(Activity) How many lines in these records hold the string "Résultat"? Reply with the number alone.

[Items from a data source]

****************

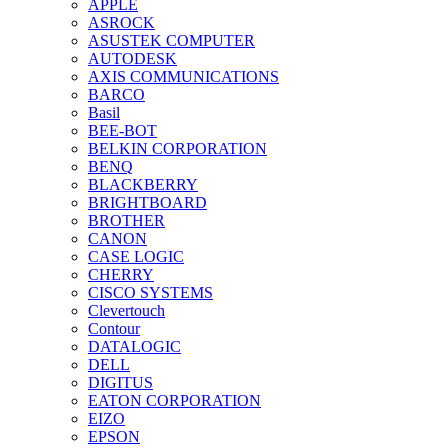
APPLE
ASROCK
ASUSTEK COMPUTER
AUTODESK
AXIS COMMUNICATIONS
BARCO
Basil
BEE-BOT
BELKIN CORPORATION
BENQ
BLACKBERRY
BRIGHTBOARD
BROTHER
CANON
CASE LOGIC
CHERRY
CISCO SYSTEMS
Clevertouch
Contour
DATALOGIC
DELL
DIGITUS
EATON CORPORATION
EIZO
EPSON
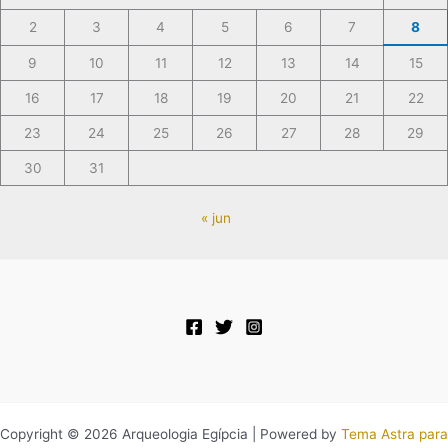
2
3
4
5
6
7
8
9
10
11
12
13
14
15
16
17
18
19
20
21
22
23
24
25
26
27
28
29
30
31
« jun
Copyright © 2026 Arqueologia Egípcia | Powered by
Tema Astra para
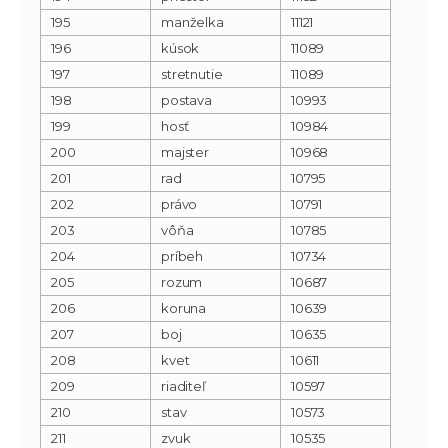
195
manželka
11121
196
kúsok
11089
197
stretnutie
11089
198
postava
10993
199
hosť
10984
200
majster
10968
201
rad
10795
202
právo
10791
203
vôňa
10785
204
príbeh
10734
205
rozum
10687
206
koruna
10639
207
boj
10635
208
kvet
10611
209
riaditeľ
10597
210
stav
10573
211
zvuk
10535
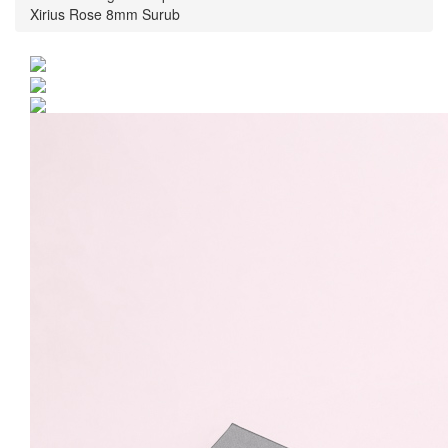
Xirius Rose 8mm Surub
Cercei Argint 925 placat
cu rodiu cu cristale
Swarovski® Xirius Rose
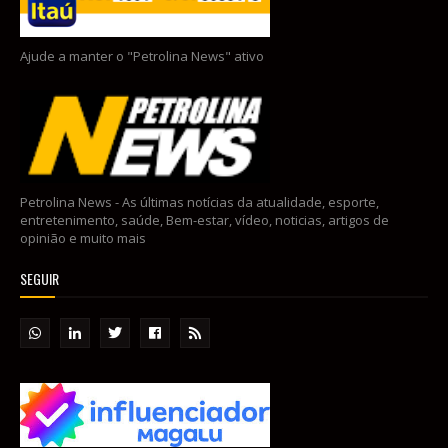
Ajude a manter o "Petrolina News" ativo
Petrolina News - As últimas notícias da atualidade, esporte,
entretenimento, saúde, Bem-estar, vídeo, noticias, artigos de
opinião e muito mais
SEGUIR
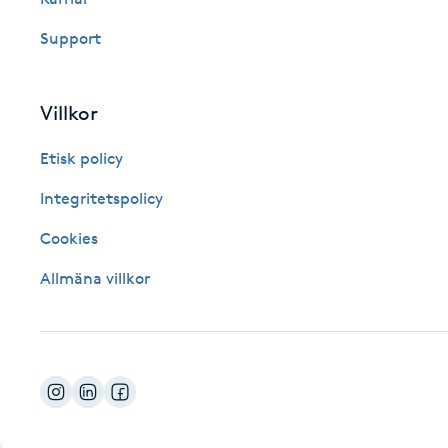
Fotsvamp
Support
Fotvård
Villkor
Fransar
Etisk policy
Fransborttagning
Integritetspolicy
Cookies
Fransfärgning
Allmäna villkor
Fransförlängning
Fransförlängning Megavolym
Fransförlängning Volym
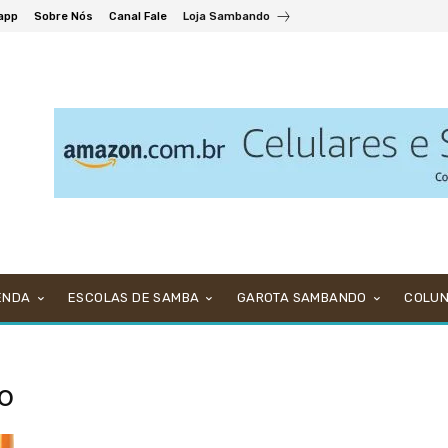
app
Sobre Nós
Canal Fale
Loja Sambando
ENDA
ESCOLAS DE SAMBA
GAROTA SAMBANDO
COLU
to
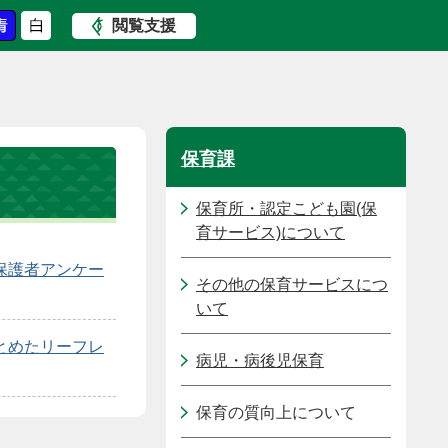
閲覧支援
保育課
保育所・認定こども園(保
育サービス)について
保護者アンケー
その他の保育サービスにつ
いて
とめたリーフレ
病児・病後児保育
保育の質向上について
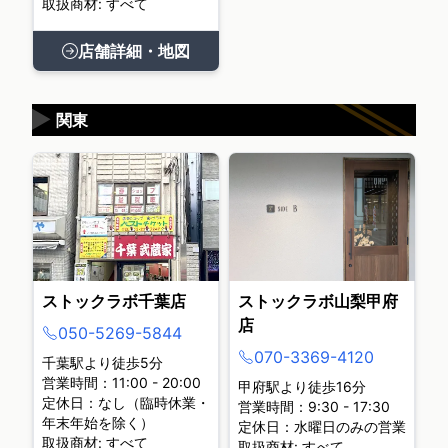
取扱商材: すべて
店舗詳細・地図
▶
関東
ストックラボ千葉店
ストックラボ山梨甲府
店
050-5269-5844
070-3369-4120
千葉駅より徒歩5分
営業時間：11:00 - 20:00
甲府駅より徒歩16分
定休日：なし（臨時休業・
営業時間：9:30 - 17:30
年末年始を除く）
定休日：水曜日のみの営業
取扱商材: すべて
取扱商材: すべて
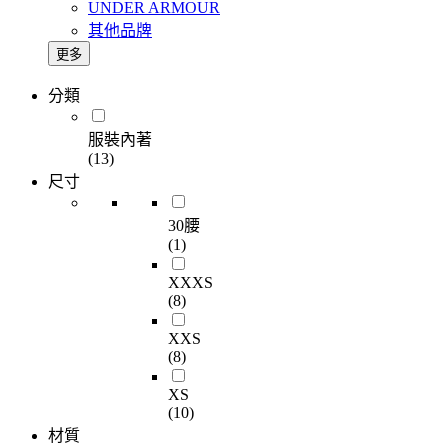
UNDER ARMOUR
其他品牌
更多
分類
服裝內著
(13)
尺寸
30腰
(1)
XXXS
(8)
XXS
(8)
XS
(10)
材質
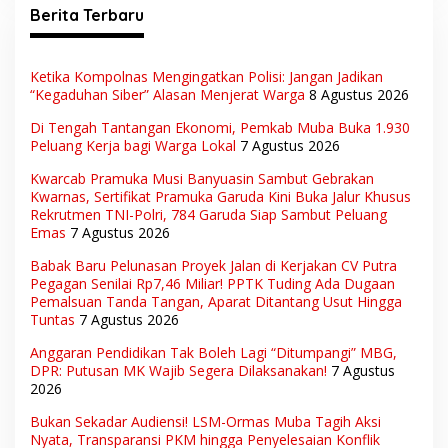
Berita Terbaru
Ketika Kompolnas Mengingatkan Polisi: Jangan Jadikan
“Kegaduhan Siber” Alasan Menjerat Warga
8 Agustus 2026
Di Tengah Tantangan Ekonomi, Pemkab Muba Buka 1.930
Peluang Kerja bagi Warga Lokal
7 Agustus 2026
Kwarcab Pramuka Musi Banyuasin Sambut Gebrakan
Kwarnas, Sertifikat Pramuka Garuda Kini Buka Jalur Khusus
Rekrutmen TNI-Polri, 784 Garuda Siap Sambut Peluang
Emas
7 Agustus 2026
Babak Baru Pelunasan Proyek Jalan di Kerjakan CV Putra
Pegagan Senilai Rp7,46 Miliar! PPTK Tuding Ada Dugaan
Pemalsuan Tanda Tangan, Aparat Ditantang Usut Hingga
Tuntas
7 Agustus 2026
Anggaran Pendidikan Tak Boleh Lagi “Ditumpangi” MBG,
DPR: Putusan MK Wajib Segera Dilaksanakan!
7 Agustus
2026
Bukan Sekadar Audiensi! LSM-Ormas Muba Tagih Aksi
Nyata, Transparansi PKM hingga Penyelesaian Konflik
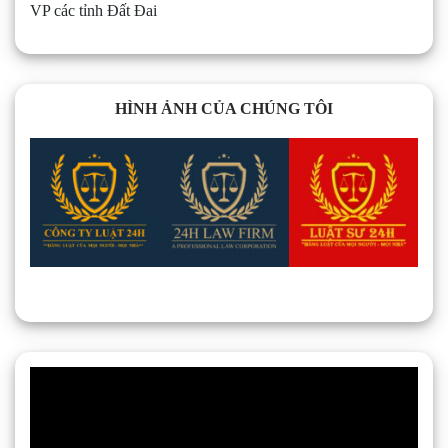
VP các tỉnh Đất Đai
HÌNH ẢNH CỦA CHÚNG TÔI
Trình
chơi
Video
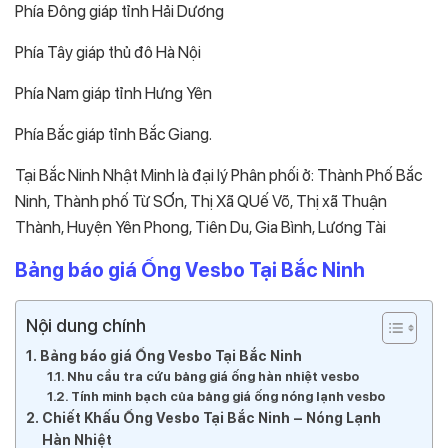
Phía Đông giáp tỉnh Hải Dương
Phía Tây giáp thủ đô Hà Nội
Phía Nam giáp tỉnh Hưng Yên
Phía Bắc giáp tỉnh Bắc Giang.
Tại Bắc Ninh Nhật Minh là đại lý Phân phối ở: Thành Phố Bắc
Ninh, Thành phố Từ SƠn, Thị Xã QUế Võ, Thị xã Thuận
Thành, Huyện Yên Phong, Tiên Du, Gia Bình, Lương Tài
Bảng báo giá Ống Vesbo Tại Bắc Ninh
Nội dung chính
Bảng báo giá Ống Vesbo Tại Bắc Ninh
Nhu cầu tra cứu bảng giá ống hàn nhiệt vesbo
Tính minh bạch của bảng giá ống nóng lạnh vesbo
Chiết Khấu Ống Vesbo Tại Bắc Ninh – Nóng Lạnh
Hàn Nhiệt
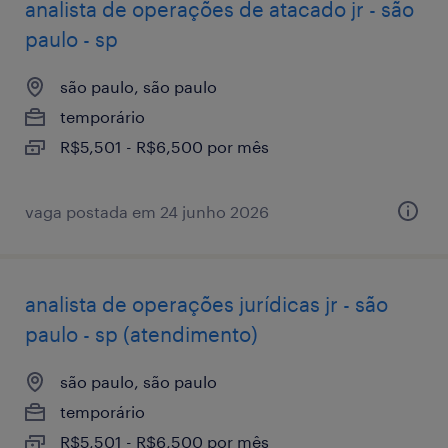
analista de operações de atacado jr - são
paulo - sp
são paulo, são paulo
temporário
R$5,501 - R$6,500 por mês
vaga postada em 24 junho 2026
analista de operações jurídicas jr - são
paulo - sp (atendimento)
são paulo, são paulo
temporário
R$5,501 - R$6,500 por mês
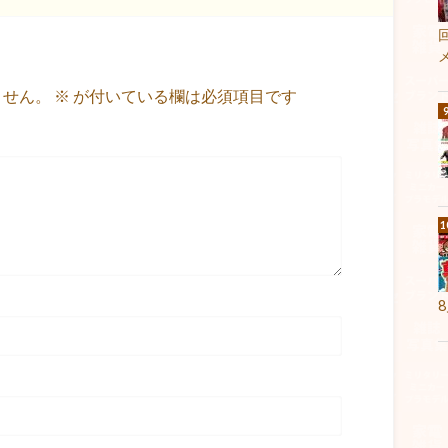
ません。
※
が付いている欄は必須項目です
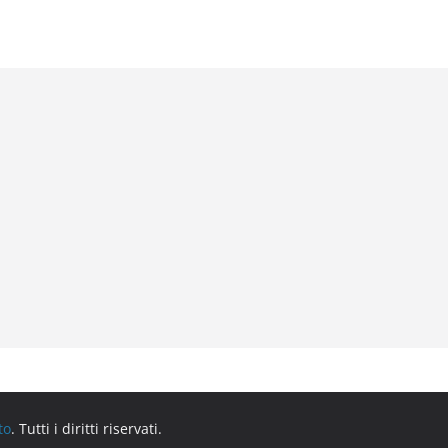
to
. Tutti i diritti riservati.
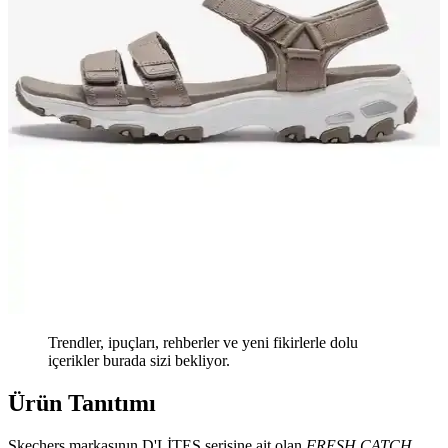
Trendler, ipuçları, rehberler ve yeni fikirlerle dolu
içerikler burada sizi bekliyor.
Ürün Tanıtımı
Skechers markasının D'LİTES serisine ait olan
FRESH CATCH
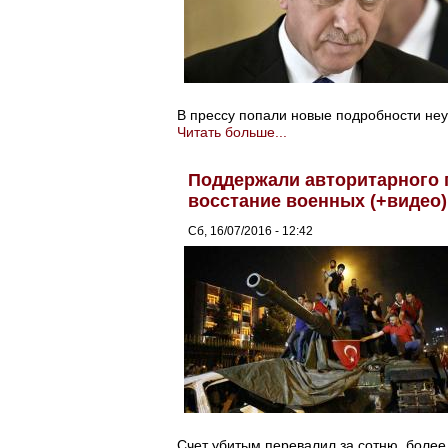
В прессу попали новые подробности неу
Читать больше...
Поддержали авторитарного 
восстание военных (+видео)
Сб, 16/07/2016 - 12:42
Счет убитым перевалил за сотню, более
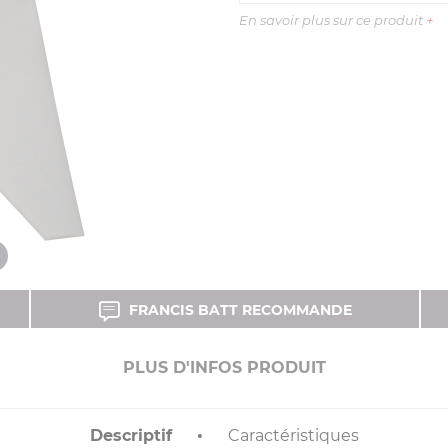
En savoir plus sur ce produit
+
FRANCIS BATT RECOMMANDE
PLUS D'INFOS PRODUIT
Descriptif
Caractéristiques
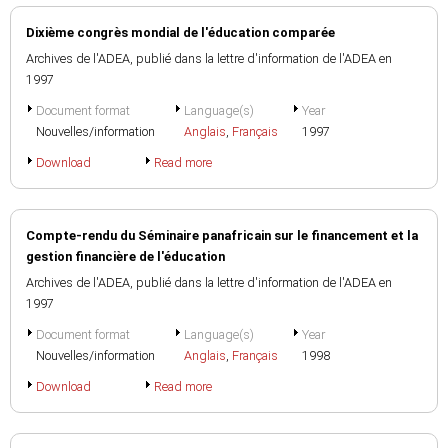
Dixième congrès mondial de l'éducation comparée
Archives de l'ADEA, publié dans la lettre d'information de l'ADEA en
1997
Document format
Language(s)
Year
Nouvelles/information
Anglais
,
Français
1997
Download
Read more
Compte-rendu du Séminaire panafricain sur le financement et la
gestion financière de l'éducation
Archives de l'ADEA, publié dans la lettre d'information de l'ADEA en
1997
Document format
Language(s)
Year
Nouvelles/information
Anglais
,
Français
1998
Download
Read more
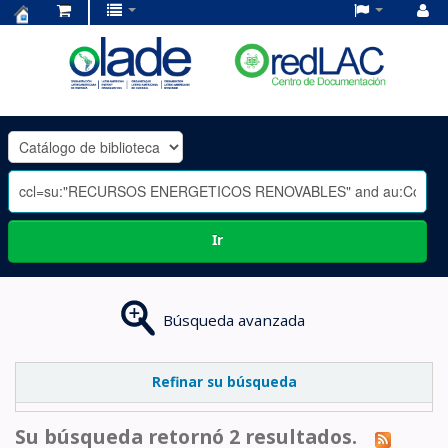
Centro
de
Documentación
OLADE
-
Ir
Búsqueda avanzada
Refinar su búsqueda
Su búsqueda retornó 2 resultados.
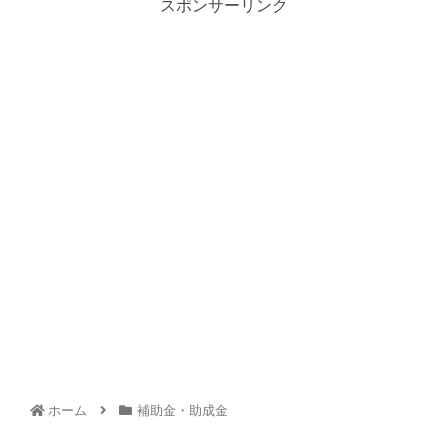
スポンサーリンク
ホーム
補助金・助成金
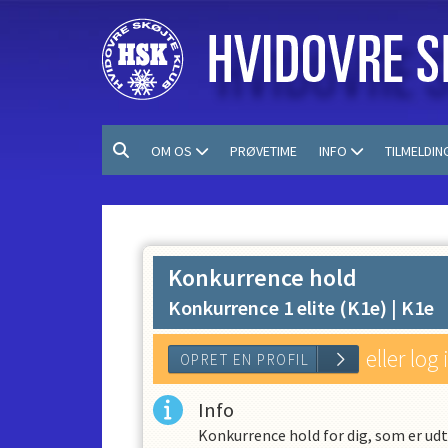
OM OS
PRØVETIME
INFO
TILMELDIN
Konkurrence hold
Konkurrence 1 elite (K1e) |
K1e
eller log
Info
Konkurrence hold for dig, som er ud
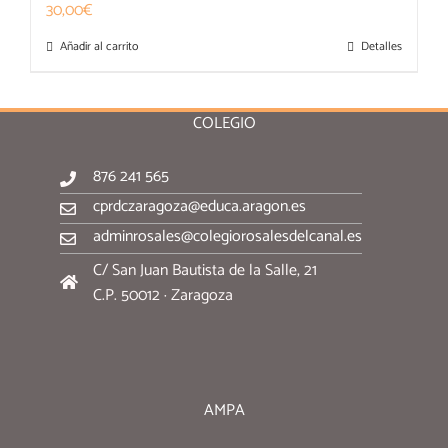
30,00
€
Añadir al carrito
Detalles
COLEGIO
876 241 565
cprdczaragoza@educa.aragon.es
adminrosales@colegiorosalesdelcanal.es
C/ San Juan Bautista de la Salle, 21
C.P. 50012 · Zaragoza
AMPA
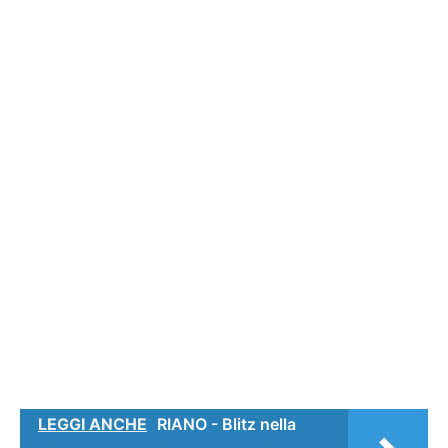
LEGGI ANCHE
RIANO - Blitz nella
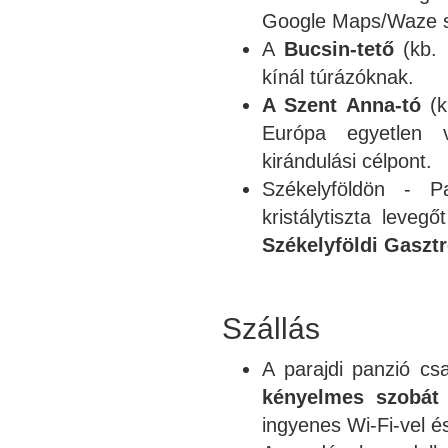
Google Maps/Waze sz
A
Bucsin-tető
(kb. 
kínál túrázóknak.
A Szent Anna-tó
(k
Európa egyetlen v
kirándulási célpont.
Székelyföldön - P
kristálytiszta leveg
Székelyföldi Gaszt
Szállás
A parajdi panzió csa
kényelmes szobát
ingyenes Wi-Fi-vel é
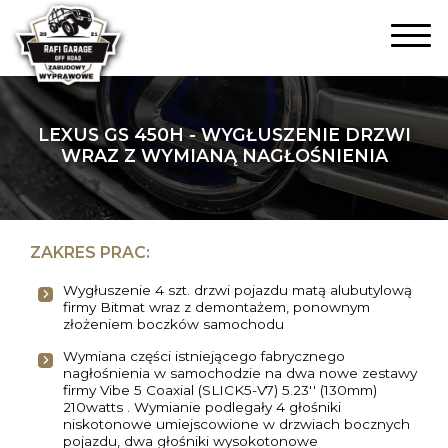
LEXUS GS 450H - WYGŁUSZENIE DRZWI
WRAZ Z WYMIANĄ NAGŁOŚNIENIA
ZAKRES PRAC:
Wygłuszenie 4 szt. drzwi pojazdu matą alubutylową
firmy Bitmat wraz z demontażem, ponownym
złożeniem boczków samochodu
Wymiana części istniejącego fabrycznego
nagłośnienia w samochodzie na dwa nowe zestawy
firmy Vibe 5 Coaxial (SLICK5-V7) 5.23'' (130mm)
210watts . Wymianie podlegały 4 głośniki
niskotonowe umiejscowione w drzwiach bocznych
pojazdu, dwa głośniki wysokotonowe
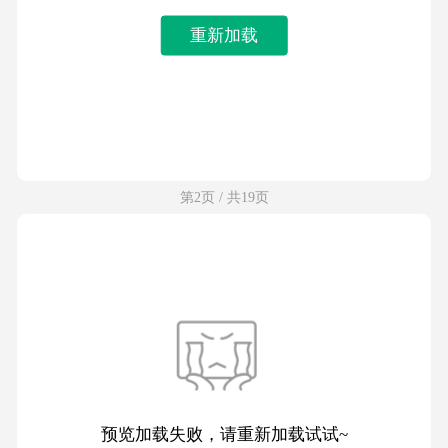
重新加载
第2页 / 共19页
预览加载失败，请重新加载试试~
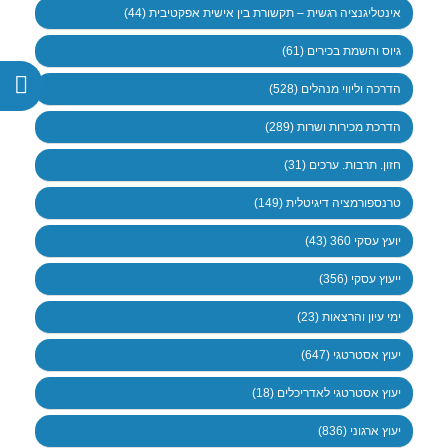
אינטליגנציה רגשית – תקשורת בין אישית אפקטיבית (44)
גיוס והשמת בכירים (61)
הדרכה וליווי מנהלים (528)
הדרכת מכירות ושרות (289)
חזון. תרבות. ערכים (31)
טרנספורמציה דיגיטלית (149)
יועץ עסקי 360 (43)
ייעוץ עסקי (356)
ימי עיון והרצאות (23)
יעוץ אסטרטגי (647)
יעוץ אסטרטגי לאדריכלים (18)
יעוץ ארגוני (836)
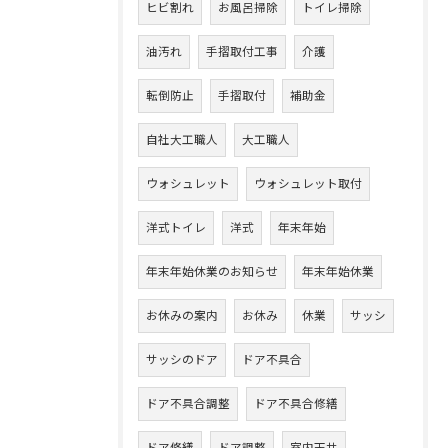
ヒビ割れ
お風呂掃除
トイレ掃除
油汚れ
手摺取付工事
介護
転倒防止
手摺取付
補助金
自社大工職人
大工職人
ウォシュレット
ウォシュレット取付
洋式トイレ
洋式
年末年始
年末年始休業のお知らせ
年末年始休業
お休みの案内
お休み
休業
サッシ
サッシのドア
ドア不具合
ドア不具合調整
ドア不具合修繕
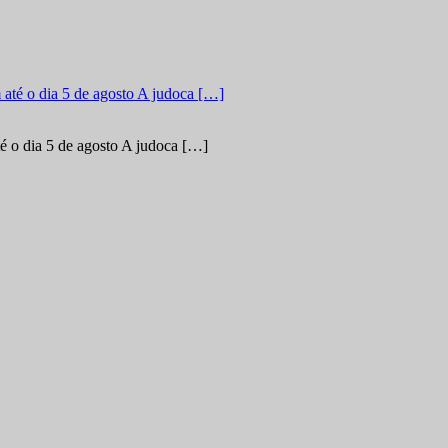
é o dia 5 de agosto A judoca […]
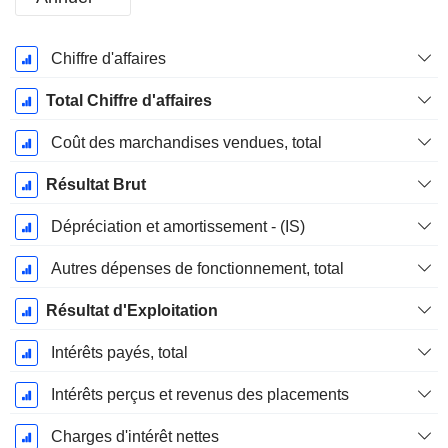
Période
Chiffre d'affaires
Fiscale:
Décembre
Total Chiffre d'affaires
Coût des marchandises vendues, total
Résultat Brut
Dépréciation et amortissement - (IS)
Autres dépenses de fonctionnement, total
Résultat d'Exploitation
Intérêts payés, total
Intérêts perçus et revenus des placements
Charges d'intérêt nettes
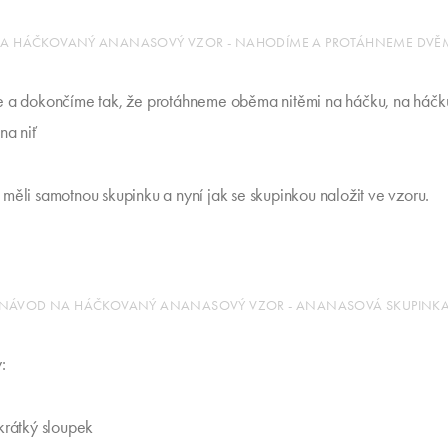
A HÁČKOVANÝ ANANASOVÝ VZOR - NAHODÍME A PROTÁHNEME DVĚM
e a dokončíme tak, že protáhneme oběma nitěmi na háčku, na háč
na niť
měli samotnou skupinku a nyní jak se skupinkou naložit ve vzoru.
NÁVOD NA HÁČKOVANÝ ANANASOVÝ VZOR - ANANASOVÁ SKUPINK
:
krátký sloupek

****************

(Output of the task) 2